(Page-level text extractions)
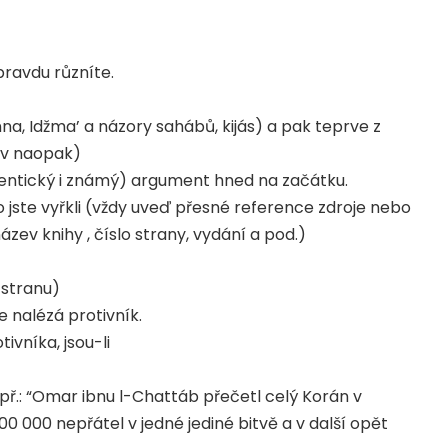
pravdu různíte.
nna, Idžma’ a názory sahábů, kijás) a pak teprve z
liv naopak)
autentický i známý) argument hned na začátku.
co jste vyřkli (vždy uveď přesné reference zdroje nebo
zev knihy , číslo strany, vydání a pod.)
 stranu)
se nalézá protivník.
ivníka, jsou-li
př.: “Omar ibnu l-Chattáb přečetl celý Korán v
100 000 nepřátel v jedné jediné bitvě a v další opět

---

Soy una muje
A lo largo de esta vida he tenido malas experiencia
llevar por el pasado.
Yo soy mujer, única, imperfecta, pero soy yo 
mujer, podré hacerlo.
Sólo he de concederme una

...

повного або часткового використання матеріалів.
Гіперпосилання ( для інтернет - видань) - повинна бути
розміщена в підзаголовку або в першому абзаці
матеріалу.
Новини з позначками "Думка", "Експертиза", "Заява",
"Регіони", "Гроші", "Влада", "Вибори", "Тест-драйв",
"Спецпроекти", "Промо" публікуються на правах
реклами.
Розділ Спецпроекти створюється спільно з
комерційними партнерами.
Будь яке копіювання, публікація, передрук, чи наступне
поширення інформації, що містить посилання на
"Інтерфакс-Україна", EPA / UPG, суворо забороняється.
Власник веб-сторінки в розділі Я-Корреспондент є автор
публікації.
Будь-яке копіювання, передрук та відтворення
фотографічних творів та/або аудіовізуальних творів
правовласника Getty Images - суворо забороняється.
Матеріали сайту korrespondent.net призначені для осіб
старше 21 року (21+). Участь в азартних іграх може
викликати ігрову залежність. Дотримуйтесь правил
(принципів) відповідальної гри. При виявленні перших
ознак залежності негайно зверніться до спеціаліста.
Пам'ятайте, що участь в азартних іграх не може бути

» WHAT YOU WILL DO: Set down exactly the lines of the data above, beginning with the line that has "фотографічних творів та/або" and ending with the line that has "Пам'ятайте, що участь", and no others.

» SOLUTION FOR THIS EXERCISE:
фотографічних творів та/або аудіовізуальних творів
правовласника Getty Images - суворо забороняється.
Матеріали сайту korrespondent.net призначені для осіб
старше 21 року (21+). Участь в азартних іграх може
викликати ігрову залежність. Дотримуйтесь правил
(принципів) відповідальної гри. При виявленні перших
ознак залежності негайно зверніться до спеціаліста.
Пам'ятайте, що участь в азартних іграх не може бути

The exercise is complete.